Every NT driver writer we know wants to be a good memory citizen and avoid fragmenting precious non-paged pool, so, like them, we followed conventional wisdom and chose to use lookaside lists to manage frequent allocations and deallocations of similarly sized chunks of memory.
The theory behind lookaside lists is that you get to specify, among other things, the maximum depth, or how many identically-sized chunks of memory the list can contain. As memory is freed back to the lookaside list from which it was obtained, NT checks the actual depth of the lookaside list; and if the maximum depth has not been reached, NT defers the actual ExFreePool(…) deallocation, and instead adds the memory to the lookaside list. Subsequent allocation requests made to the lookaside list are satisfied (if possible) by reusing recently freed memory and decrementing the actual depth.
For some of our lists, we specified a depth of 32. We wrote a custom memory allocator and deallocator, which we provided to ExInitializexPagedLookasideList(…). We first saw a problem when the deallocator started being called from ExFreeToNPagedLookasideList(…) long before the depth specified had been reached. In fact, it appeared that NT was behaving as if the depth of the list was 4.
We started our investigation by looking at the value of the Depth setting (in the GENERAL_LOOKASIDE structure, found in ntddk.h) for our list. It was, in fact, 4, even though we had specified the depth to be 32 at initialization time.

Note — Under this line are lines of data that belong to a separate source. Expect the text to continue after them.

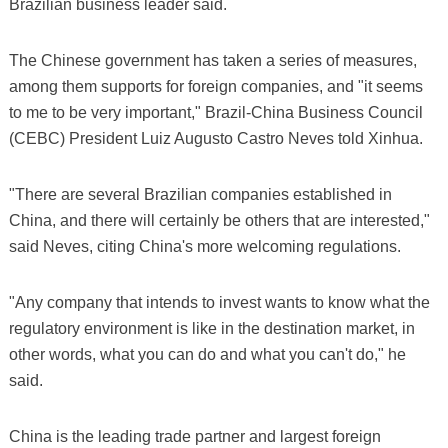
Brazilian business leader said.
The Chinese government has taken a series of measures,
among them supports for foreign companies, and "it seems
to me to be very important," Brazil-China Business Council
(CEBC) President Luiz Augusto Castro Neves told Xinhua.
"There are several Brazilian companies established in
China, and there will certainly be others that are interested,"
said Neves, citing China's more welcoming regulations.
"Any company that intends to invest wants to know what the
regulatory environment is like in the destination market, in
other words, what you can do and what you can't do," he
said.
China is the leading trade partner and largest foreign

Next, we stepped through the ExInitializeNPagedLookasideList(…) routine to see what NT was doing with the specified depth. We found that at the beginning of the routine, NT initializes most of the GENERAL_LOOKASIDE members, and then sets the depth of the list to 4. Later in the routine, NT sets member values such as size according to the parameters passed in, except for the depth parameter, which is ignored!
We tried to outsmart NT by directly changing the depth in the GENERAL_LOOKASIDE structure to 32, but noticed that the depth was mysteriously being set back to 4. By setting a memory breakpoint on the Depth variable, we discovered that the routine ExpScanGeneralLookasideList(…) (in NTOSKRNL) is being called periodically – about every two seconds – and in turn calls ExpComputeLookasideDepth(…) for every lookaside list known to the system. ExpComputeLookasideDepth(…) recalculates the value of the depth for a lookaside list, and returns a flag indicating whether the depth was decreased or not. Presumably, if the depth is decreased, memory will be freed from the lookaside list until the actual depth is less than or equal to the maximum depth.

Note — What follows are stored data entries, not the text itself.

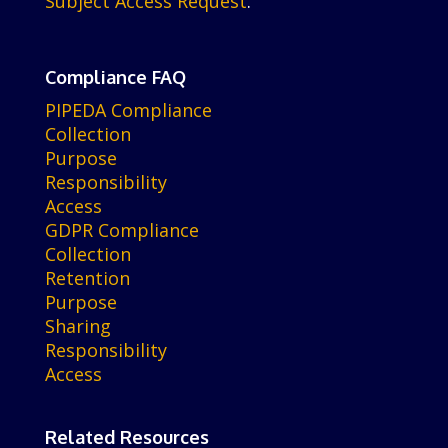
Subject Access Request
.
Compliance FAQ
PIPEDA Compliance
Collection
Purpose
Responsibility
Access
GDPR Compliance
Collection
Retention
Purpose
Sharing
Responsibility
Access
Related Resources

Of particular interest is the algorithm that ExpComputeLookasideDepth(…) uses to recalculate the depth. It seems that the routine first calculates the ratio of allocation misses to allocation requests since the last time the routine was called. If this ratio is less than 10%, then the depth is decreased by 10 (but not below 4). Otherwise, the depth is increased by (ratio / 2) * max_depth; and max_depth is kept in the "pad" field in the GENERAL_LOOKASIDE structure, and is initialized to 0x100.
It seems to us that this algorithm rewards lists that fail to allocate efficiently! If more than 10% of your requests to allocate memory from a lookaside list in a 2-second period result in a call to ExAllocatePool(…), your depth will be increased. In our opinion, a better algorithm would have looked at the ratio of free misses to allocation misses. This would measure the number of times an ExFreePool/ExAllocatePool(…) pair of calls could have been avoided during the last 2-second period. If this happened frequently, the depth of the lookaside list should be increased.
One way to circumvent the situation is to avoid registering lookaside lists in the system’s master list of lookaside lists. This could be done by hand-initializing all the members of the GENERAL_LOOKASIDE structure (except for ListEntry). In this way, ExpScanGeneralLookasideList(…) would never have knowledge of your lookaside list, and therefore would not be able to recalculate a depth. All other lookaside list routines would work, except ExDeletexPagedLookasideList(…) – you would have to manually delete entries still in the lookaside list before discarding the structure.
So, after all the discussions in leading publications about NT driver memory management and how lookaside lists are better than sliced bread, it appears that driver writers are no better off than if they just called ExAllocatePool(…) and ExFreePool(…) directly!